Шрифт:
Интервал:
Закладка:
Теперь задумалась я. Вернувшись с Денали, мы с Редвудом отправились в постель, и все было совершенно замечательно и чудесно, однако я не могла избавиться от неприятного чувства, будто вот-вот что-то рухнет.
– Сначала я думала, сработал инстинкт собственника, – ответила я, – но сейчас полагаю, дело, возможно, в том… Информацию, сведения обо мне предали огласке – или я сама предала их огласке, – и я никак не могу понять, важно ли, сколько людей про меня знают. Они ведь все равно ничего не знают. А значит, не имеет значения, сколько правды в «Пилигриме». Может, даже лучше, что он всего-навсего фильм.
– Чисто из любопытства, что вам еще осталось?
– Мы с основной командой поедем на Гавайи доснять пару натурных сцен, потом крушение самолета, самый конец.
– Почти шоковая терапия в духе «Нью эйдж». Вы снимаете сцену, где самолет падает в воду.
– Может, это перформанс.
– Забавно. Ну что ж, коли уж вы едете на Гавайи, вам стоит навестить ребенка, которого вырастил Калеб Биттеррут. Теперь он старый, как и я, но я почти уверена, живет в том же доме на Оаху, где Мэриен останавливалась во время полета. Мы обмениваемся рождественскими посланиями. – Мне было трудно представить, что эта женщина поздравляет кого-то с Рождеством. – Его зовут Джоуи Камака. Я видела его один раз, когда ездила повидать Калеба.
Я тупо переспросила:
– Вы ездили повидать Калеба? Калеба Мэриен?

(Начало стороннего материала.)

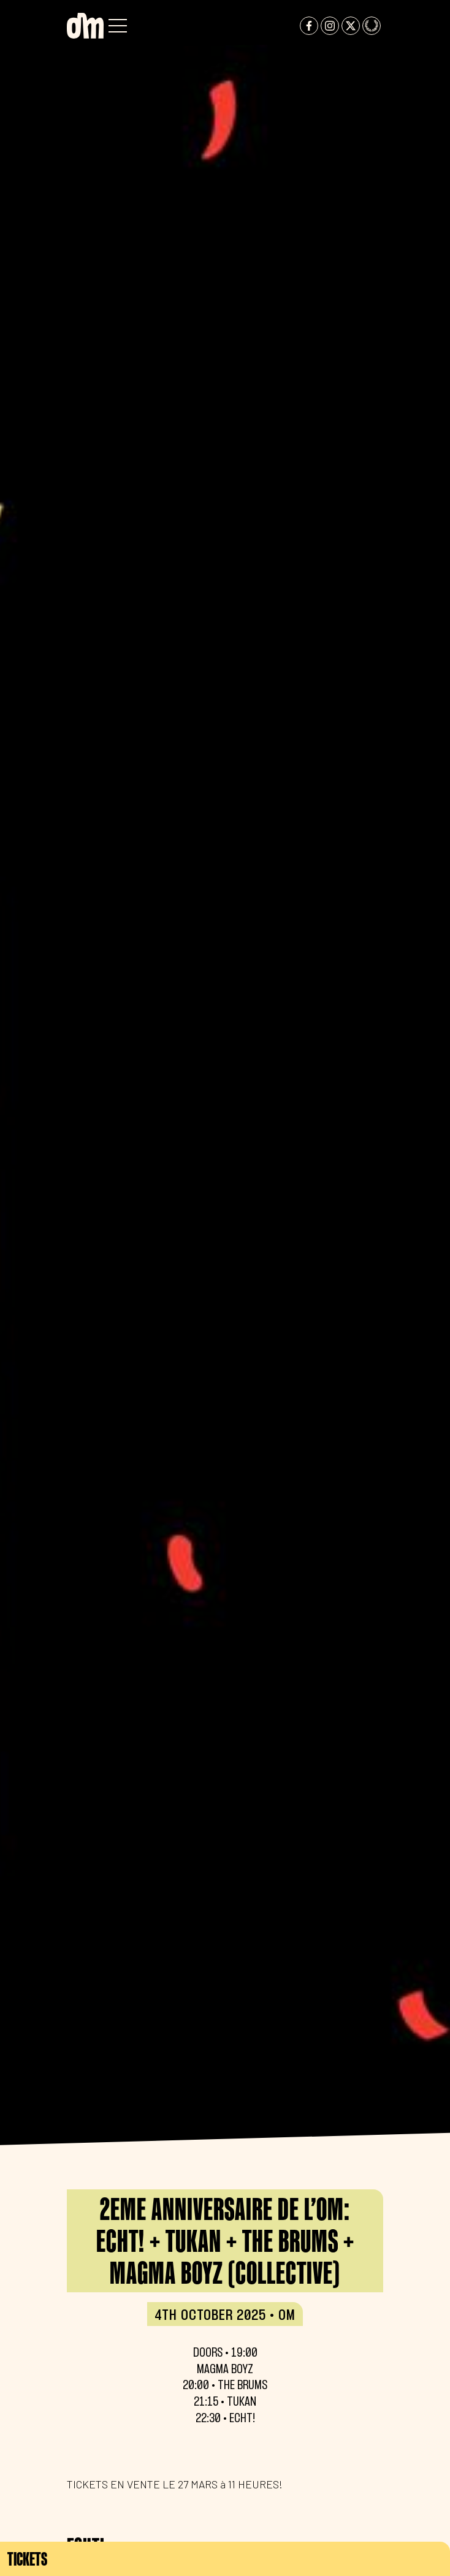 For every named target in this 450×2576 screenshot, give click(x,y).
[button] (118, 26)
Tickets (27, 2559) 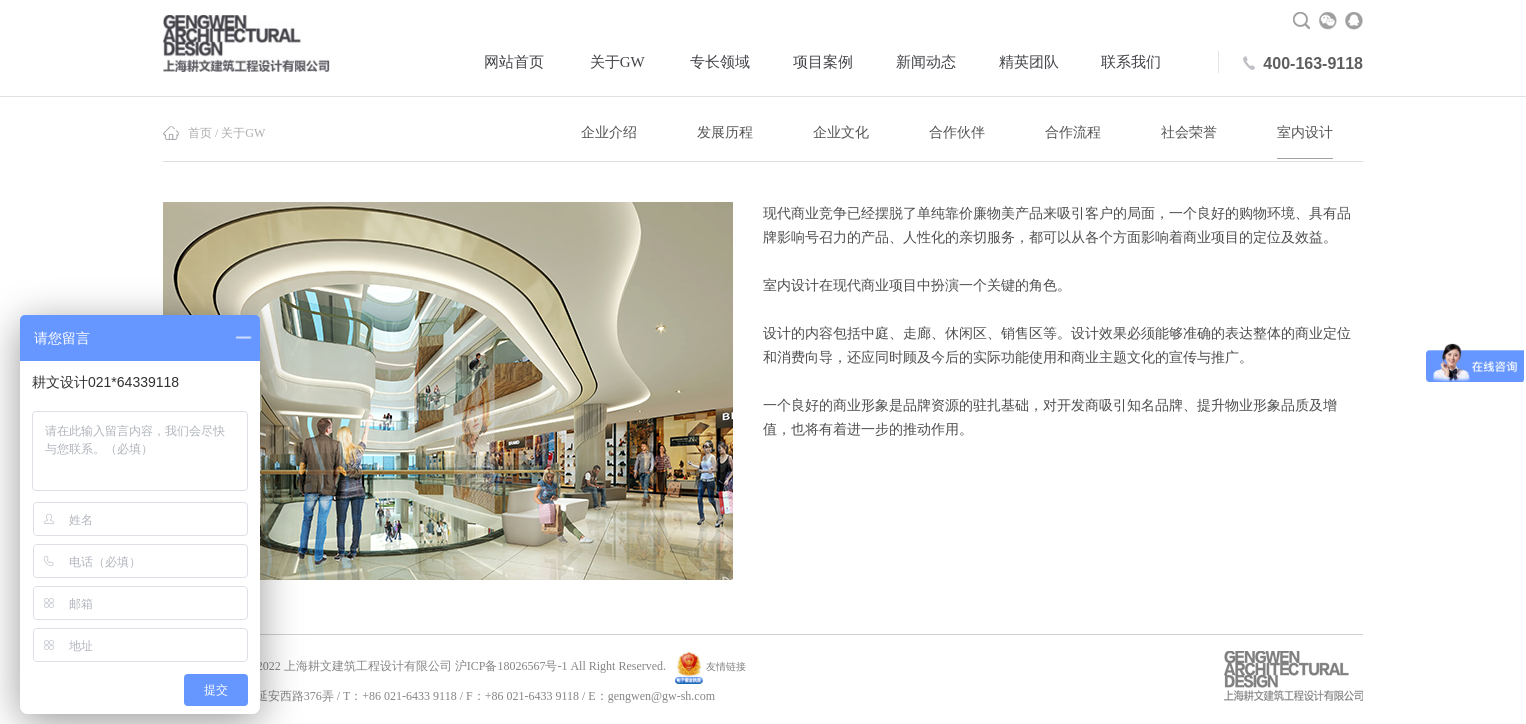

– После двадцати я погрузилась в поиски. О том, что папа не мой родной отец, я знала с четырнадцати лет, но всерьез не пыталась об этом думать. А потом попыталась.
После смерти Митча я вернулась домой из Нью-Йорка продать дом, но прежде походила по нему и нашла папку с письмами моего отца. «Мы мучаем друг друга, – писал он о матери до моего рождения, – но решили, что предпочитаем свои мучения и радость примирений непрекращающемуся животному довольству».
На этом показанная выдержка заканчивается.